→ The problem: Copy each line from the entries that the word "Unblurimage" appears in.

→ Working data:

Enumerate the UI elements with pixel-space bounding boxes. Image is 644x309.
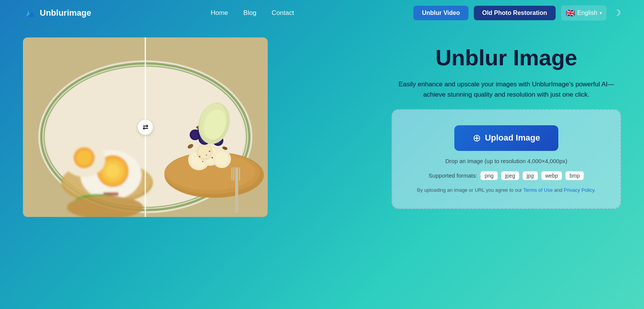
formats-row: Supported formats: png jpeg jpg webp bmp xyxy=(429,171,584,180)
svg-rect-56 xyxy=(235,167,236,181)
svg-point-48 xyxy=(202,161,203,162)
format-bmp: bmp xyxy=(565,171,584,180)
terms-of-use-link[interactable]: Terms of Use xyxy=(524,187,553,193)
logo-icon xyxy=(23,6,37,20)
svg-rect-57 xyxy=(237,167,238,181)
chevron-down-icon: ▾ xyxy=(600,10,602,16)
nav-buttons: Unblur Video Old Photo Restoration 🇬🇧 En… xyxy=(413,5,621,21)
svg-point-46 xyxy=(206,155,207,156)
unblur-video-button[interactable]: Unblur Video xyxy=(413,6,468,20)
language-selector[interactable]: 🇬🇧 English ▾ xyxy=(561,5,607,21)
svg-point-19 xyxy=(76,150,92,165)
svg-point-49 xyxy=(209,150,210,152)
svg-point-28 xyxy=(215,152,229,166)
upload-button-label: Upload Image xyxy=(485,133,540,143)
nav-home[interactable]: Home xyxy=(211,9,228,17)
format-webp: webp xyxy=(541,171,562,180)
lang-label: English xyxy=(577,10,597,16)
logo[interactable]: Unblurimage xyxy=(23,6,91,20)
theme-toggle-icon[interactable]: ☽ xyxy=(613,8,621,18)
format-png: png xyxy=(480,171,498,180)
nav-contact[interactable]: Contact xyxy=(272,9,294,17)
svg-point-45 xyxy=(199,156,200,157)
upload-card: ⊕ Upload Image Drop an image (up to reso… xyxy=(392,109,621,209)
svg-point-47 xyxy=(211,157,213,159)
format-jpeg: jpeg xyxy=(501,171,519,180)
plus-icon: ⊕ xyxy=(473,132,481,144)
svg-rect-54 xyxy=(231,167,233,181)
upload-image-button[interactable]: ⊕ Upload Image xyxy=(454,125,558,151)
hero-title: Unblur Image xyxy=(392,45,621,70)
nav-blog[interactable]: Blog xyxy=(243,9,256,17)
logo-text: Unblurimage xyxy=(40,8,91,18)
main-content: ⇄ Unblur Image Easily enhance and upscal… xyxy=(0,26,644,232)
format-jpg: jpg xyxy=(522,171,538,180)
drop-text: Drop an image (up to resolution 4,000×4,… xyxy=(446,158,568,164)
svg-rect-55 xyxy=(233,167,234,181)
header: Unblurimage Home Blog Contact Unblur Vid… xyxy=(0,0,644,26)
swap-button[interactable]: ⇄ xyxy=(138,120,153,135)
hero-subtitle: Easily enhance and upscale your images w… xyxy=(392,79,621,100)
svg-point-11 xyxy=(106,164,120,178)
svg-rect-58 xyxy=(239,167,240,181)
image-comparison: ⇄ xyxy=(23,37,268,217)
main-nav: Home Blog Contact xyxy=(211,9,294,17)
tos-text: By uploading an image or URL you agree t… xyxy=(417,187,595,193)
old-photo-restoration-button[interactable]: Old Photo Restoration xyxy=(474,6,556,20)
flag-icon: 🇬🇧 xyxy=(566,8,575,18)
privacy-policy-link[interactable]: Privacy Policy xyxy=(564,187,594,193)
formats-label: Supported formats: xyxy=(429,172,478,179)
right-panel: Unblur Image Easily enhance and upscale … xyxy=(392,45,621,209)
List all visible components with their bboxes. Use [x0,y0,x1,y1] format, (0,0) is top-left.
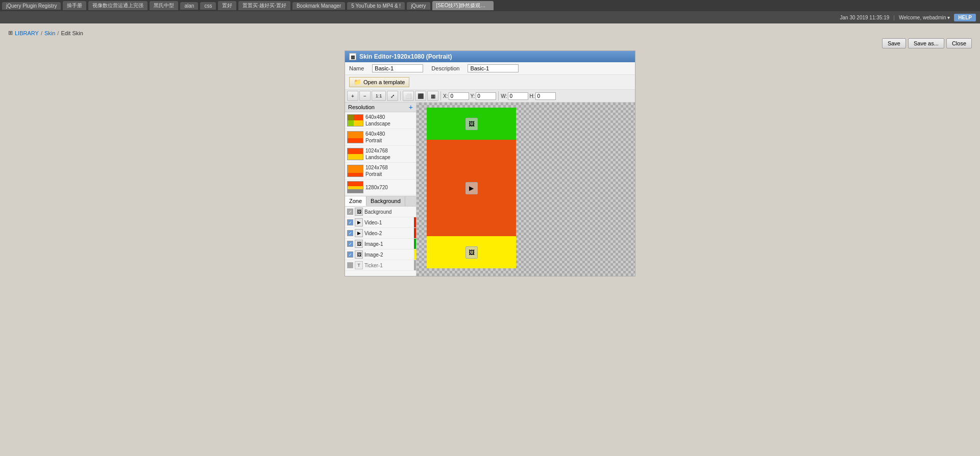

→ Task output:
logo[interactable]: Unblurimage xyxy=(23,6,91,20)
logo-text: Unblurimage xyxy=(40,8,91,18)
header: Unblurimage Home Blog Contact Unblur Vid… xyxy=(0,0,644,26)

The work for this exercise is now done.